> _Work required_
Where a line of the data holds the word "believe", copy that line.

> _Data extracts_
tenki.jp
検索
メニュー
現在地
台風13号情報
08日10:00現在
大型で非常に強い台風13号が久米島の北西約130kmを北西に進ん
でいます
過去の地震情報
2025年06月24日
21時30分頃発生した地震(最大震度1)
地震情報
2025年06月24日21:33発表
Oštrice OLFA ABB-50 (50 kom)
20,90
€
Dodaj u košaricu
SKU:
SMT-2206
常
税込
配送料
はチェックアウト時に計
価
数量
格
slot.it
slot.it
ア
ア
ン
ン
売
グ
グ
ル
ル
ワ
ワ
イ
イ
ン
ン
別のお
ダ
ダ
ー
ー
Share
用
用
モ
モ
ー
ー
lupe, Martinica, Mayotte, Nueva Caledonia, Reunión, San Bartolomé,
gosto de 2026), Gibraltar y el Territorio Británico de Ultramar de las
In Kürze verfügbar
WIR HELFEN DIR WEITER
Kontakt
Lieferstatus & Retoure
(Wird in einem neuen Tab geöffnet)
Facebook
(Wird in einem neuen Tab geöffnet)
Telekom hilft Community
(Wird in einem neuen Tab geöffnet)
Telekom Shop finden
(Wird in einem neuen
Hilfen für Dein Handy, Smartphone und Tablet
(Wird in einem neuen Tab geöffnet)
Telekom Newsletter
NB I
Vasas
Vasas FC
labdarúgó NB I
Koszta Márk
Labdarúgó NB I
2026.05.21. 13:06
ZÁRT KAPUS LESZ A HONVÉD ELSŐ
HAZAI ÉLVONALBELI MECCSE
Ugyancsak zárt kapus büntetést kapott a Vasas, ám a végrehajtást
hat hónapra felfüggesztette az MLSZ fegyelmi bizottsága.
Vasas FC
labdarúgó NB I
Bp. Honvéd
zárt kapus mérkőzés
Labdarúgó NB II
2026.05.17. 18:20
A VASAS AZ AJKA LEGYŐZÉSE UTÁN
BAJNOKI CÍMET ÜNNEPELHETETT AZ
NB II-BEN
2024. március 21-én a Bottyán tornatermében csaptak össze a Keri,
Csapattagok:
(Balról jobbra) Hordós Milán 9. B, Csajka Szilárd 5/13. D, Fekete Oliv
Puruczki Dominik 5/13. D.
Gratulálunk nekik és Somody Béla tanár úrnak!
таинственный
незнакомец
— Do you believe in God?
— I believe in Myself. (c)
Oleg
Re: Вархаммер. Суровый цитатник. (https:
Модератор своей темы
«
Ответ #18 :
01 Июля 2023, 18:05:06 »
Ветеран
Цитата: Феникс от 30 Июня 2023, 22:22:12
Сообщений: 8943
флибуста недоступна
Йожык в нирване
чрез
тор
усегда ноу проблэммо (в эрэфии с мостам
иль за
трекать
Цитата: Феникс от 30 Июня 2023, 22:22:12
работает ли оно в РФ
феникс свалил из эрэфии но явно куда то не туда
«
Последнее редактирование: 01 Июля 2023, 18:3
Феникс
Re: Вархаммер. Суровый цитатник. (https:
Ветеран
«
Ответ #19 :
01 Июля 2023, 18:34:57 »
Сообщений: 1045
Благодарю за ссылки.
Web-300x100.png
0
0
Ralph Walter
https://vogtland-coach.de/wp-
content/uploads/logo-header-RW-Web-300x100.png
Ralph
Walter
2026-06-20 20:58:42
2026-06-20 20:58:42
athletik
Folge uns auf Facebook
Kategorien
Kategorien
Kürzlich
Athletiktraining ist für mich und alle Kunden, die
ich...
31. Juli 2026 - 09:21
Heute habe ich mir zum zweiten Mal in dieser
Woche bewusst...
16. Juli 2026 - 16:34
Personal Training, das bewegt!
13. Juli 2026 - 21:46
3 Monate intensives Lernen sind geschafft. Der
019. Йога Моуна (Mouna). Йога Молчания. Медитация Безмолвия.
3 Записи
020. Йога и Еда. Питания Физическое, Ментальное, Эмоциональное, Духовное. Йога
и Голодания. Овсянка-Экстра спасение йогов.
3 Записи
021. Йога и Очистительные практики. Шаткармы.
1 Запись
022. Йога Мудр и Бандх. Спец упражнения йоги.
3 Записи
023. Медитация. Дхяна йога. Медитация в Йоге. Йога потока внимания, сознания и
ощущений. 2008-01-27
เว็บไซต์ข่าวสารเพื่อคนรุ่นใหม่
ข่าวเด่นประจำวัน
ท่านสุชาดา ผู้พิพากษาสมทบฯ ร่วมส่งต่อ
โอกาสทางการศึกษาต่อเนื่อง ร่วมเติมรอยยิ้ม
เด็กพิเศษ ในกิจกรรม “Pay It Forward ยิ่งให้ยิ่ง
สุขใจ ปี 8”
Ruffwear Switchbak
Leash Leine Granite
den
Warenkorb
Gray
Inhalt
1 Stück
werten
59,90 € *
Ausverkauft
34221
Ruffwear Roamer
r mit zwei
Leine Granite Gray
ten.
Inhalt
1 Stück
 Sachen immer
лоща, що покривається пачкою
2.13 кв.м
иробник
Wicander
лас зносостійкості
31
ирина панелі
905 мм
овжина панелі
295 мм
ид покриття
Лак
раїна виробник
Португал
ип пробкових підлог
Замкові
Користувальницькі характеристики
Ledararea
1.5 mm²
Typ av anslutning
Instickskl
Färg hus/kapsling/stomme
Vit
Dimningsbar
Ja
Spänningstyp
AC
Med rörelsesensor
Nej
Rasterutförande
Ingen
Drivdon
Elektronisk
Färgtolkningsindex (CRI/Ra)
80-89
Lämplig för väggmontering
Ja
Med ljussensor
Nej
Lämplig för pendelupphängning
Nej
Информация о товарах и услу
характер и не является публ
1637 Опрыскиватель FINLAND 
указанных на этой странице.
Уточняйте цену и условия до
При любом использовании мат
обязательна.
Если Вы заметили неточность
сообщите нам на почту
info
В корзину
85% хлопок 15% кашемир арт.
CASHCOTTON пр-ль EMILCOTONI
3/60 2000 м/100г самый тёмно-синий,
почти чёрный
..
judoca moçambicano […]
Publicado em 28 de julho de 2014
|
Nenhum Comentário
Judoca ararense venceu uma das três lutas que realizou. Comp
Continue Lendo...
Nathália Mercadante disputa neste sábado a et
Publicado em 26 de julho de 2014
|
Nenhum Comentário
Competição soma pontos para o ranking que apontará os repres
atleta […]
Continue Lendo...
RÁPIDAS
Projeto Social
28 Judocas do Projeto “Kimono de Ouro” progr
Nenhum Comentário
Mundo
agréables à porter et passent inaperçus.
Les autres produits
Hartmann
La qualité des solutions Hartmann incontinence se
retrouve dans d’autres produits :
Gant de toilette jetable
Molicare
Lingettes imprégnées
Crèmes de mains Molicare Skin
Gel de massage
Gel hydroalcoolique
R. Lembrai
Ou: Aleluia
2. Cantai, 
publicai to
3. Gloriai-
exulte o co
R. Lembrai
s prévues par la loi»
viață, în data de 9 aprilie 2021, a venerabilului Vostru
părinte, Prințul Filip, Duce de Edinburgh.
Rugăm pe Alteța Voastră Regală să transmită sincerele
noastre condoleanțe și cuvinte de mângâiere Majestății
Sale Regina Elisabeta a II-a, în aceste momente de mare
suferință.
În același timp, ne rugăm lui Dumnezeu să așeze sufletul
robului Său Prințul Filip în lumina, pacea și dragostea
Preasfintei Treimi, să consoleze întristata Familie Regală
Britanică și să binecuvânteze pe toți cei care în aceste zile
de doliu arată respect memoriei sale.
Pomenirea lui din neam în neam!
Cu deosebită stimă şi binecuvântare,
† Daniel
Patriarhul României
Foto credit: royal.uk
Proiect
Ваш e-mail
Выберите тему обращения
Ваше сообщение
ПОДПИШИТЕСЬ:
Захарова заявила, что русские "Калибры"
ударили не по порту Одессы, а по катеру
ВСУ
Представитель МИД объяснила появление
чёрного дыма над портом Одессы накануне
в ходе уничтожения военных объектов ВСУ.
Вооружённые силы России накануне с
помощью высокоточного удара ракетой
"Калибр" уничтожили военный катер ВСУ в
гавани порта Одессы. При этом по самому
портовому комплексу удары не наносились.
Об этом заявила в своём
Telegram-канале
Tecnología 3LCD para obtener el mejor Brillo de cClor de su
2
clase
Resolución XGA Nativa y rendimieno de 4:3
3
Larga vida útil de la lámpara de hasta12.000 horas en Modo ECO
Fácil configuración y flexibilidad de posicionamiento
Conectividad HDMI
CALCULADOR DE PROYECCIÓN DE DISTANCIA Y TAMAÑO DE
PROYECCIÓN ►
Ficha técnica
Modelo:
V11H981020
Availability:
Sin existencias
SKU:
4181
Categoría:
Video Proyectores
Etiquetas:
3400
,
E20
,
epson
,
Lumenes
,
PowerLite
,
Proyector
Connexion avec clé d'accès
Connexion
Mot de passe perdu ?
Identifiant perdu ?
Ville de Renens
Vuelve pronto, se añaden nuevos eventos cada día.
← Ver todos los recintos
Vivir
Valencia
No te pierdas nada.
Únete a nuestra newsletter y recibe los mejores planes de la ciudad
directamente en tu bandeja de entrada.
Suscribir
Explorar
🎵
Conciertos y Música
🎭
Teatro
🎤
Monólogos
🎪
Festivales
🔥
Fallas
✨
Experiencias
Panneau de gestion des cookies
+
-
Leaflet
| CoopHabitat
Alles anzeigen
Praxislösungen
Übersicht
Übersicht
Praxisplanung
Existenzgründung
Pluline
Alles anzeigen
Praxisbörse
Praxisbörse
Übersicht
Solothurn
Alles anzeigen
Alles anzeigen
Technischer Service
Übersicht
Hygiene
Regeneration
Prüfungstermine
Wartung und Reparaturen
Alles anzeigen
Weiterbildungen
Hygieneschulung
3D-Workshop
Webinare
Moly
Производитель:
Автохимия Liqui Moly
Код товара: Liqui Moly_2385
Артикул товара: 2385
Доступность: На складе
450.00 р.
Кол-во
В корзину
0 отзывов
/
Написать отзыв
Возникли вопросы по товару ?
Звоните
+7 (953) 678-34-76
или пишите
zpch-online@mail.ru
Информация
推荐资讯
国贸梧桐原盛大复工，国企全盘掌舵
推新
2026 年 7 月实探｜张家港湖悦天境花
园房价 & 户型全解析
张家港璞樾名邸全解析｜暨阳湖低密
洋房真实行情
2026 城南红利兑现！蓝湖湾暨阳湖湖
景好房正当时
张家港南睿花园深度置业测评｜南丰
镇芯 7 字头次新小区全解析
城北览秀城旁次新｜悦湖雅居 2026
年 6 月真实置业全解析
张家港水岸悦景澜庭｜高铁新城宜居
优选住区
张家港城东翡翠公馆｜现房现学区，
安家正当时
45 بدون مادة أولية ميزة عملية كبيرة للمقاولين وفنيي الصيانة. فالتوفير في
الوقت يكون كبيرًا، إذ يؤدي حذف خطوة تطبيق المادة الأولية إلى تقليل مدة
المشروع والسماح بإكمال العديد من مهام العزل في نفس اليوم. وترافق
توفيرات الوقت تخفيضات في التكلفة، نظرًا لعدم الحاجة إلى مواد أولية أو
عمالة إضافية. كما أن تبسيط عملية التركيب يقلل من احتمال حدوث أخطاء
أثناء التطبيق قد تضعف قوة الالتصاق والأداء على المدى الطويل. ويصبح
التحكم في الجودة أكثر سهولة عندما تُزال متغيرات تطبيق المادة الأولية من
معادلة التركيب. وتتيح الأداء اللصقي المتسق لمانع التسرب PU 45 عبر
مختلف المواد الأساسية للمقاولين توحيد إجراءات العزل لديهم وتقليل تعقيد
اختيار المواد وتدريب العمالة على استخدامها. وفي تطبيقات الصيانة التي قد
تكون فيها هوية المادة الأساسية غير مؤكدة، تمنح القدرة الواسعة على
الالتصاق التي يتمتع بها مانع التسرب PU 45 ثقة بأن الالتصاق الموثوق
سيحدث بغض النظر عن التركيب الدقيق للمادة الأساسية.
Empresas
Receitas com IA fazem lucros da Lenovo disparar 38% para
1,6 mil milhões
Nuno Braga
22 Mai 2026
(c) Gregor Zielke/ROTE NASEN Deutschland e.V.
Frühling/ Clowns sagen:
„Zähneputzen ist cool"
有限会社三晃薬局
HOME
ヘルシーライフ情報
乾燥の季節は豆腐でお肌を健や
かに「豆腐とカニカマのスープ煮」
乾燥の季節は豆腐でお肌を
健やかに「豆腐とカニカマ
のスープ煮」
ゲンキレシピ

> _Written response_
— Do you believe in God?
— I believe in Myself. (c)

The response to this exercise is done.